* [What is needed]:
With pictures removed, output every record below exactly as written.

Stored data entries
>>>

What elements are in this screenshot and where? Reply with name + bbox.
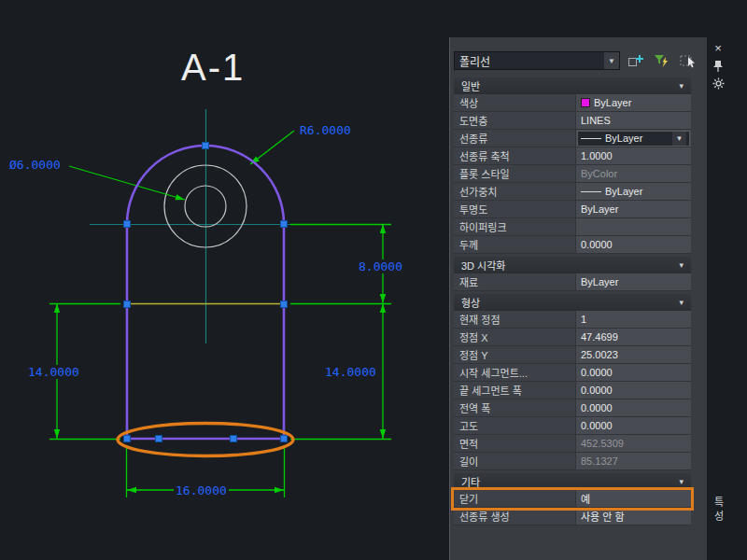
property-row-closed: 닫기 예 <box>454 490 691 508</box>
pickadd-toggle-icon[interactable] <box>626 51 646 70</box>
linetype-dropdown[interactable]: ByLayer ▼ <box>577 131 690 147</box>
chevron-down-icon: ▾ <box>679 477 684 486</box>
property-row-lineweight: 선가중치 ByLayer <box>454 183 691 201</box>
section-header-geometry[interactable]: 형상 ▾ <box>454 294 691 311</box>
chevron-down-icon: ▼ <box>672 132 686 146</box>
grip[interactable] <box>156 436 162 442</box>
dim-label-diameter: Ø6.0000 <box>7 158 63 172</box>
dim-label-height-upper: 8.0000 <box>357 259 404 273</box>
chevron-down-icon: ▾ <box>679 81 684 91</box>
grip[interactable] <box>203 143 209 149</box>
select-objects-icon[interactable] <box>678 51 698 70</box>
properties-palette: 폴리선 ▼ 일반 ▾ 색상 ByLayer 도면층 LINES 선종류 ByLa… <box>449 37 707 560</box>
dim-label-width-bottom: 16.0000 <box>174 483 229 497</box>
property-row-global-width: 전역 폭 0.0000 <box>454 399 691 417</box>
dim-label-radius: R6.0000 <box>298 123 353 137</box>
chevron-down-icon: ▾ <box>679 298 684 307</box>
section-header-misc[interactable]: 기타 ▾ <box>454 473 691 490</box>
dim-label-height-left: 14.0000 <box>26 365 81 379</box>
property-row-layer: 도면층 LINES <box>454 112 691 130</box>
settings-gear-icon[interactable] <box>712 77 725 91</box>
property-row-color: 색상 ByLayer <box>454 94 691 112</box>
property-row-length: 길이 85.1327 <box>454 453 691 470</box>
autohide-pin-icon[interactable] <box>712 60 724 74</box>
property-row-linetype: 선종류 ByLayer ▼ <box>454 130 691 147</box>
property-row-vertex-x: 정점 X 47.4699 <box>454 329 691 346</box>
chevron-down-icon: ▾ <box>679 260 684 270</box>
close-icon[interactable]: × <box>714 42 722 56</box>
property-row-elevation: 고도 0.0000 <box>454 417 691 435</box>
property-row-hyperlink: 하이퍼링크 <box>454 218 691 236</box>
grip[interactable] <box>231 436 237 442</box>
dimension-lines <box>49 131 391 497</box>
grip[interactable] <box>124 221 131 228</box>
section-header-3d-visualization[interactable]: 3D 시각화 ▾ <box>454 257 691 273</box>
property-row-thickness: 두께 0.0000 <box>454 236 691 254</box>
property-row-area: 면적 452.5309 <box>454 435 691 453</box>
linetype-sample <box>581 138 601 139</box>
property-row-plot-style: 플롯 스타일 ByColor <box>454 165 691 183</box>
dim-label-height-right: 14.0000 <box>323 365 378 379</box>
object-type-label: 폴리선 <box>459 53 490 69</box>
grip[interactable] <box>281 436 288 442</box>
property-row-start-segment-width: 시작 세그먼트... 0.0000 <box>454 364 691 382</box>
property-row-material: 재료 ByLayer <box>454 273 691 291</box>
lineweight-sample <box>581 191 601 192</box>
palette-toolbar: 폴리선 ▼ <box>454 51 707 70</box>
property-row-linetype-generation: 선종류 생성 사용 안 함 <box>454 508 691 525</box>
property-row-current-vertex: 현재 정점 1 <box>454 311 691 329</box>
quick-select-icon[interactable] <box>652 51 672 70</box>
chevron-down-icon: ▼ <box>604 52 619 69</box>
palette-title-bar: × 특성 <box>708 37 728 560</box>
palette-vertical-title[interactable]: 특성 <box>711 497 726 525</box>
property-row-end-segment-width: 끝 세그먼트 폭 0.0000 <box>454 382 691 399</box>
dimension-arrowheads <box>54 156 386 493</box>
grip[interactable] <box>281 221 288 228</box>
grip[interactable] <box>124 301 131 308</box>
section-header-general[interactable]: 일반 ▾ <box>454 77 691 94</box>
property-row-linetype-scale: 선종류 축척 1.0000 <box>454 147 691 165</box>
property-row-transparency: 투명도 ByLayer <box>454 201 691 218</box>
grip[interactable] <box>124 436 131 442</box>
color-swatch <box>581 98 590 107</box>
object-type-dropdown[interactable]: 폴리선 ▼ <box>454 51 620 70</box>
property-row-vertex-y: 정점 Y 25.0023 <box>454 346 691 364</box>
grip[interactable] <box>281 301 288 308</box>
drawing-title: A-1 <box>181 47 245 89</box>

<<<

* [Result]:
What elements are in this screenshot and where? Reply with name + bbox.
property-row-closed: 닫기 예 <box>454 490 691 508</box>
pickadd-toggle-icon[interactable] <box>626 51 646 70</box>
linetype-dropdown[interactable]: ByLayer ▼ <box>577 131 690 147</box>
chevron-down-icon: ▾ <box>679 477 684 486</box>
property-row-lineweight: 선가중치 ByLayer <box>454 183 691 201</box>
section-header-geometry[interactable]: 형상 ▾ <box>454 294 691 311</box>
chevron-down-icon: ▼ <box>672 132 686 146</box>
grip[interactable] <box>156 436 162 442</box>
dim-label-diameter: Ø6.0000 <box>7 158 63 172</box>
dim-label-height-upper: 8.0000 <box>357 259 404 273</box>
chevron-down-icon: ▾ <box>679 81 684 91</box>
grip[interactable] <box>203 143 209 149</box>
select-objects-icon[interactable] <box>678 51 698 70</box>
properties-palette: 폴리선 ▼ 일반 ▾ 색상 ByLayer 도면층 LINES 선종류 ByLa… <box>449 37 707 560</box>
dim-label-width-bottom: 16.0000 <box>174 483 229 497</box>
property-row-global-width: 전역 폭 0.0000 <box>454 399 691 417</box>
dim-label-radius: R6.0000 <box>298 123 353 137</box>
chevron-down-icon: ▾ <box>679 298 684 307</box>
section-header-misc[interactable]: 기타 ▾ <box>454 473 691 490</box>
dim-label-height-left: 14.0000 <box>26 365 81 379</box>
property-row-layer: 도면층 LINES <box>454 112 691 130</box>
settings-gear-icon[interactable] <box>712 77 725 91</box>
property-row-color: 색상 ByLayer <box>454 94 691 112</box>
property-row-length: 길이 85.1327 <box>454 453 691 470</box>
autohide-pin-icon[interactable] <box>712 60 724 74</box>
property-row-linetype: 선종류 ByLayer ▼ <box>454 130 691 147</box>
property-row-vertex-x: 정점 X 47.4699 <box>454 329 691 346</box>
chevron-down-icon: ▾ <box>679 260 684 270</box>
close-icon[interactable]: × <box>714 42 722 56</box>
property-row-elevation: 고도 0.0000 <box>454 417 691 435</box>
property-row-hyperlink: 하이퍼링크 <box>454 218 691 236</box>
grip[interactable] <box>231 436 237 442</box>
dimension-lines <box>49 131 391 497</box>
grip[interactable] <box>124 221 131 228</box>
section-header-3d-visualization[interactable]: 3D 시각화 ▾ <box>454 257 691 273</box>
property-row-thickness: 두께 0.0000 <box>454 236 691 254</box>
property-row-area: 면적 452.5309 <box>454 435 691 453</box>
linetype-sample <box>581 138 601 139</box>
property-row-plot-style: 플롯 스타일 ByColor <box>454 165 691 183</box>
dim-label-height-right: 14.0000 <box>323 365 378 379</box>
object-type-label: 폴리선 <box>459 53 490 69</box>
grip[interactable] <box>281 436 288 442</box>
property-row-start-segment-width: 시작 세그먼트... 0.0000 <box>454 364 691 382</box>
property-row-material: 재료 ByLayer <box>454 273 691 291</box>
lineweight-sample <box>581 191 601 192</box>
palette-toolbar: 폴리선 ▼ <box>454 51 707 70</box>
property-row-linetype-generation: 선종류 생성 사용 안 함 <box>454 508 691 525</box>
property-row-current-vertex: 현재 정점 1 <box>454 311 691 329</box>
quick-select-icon[interactable] <box>652 51 672 70</box>
chevron-down-icon: ▼ <box>604 52 619 69</box>
palette-title-bar: × 특성 <box>708 37 728 560</box>
palette-vertical-title[interactable]: 특성 <box>711 497 726 525</box>
property-row-end-segment-width: 끝 세그먼트 폭 0.0000 <box>454 382 691 399</box>
dimension-arrowheads <box>54 156 386 493</box>
grip[interactable] <box>281 221 288 228</box>
grip[interactable] <box>124 301 131 308</box>
section-header-general[interactable]: 일반 ▾ <box>454 77 691 94</box>
property-row-linetype-scale: 선종류 축척 1.0000 <box>454 147 691 165</box>
property-row-transparency: 투명도 ByLayer <box>454 201 691 218</box>
grip[interactable] <box>124 436 131 442</box>
color-swatch <box>581 98 590 107</box>
object-type-dropdown[interactable]: 폴리선 ▼ <box>454 51 620 70</box>
property-row-vertex-y: 정점 Y 25.0023 <box>454 346 691 364</box>
grip[interactable] <box>281 301 288 308</box>
drawing-title: A-1 <box>181 47 245 89</box>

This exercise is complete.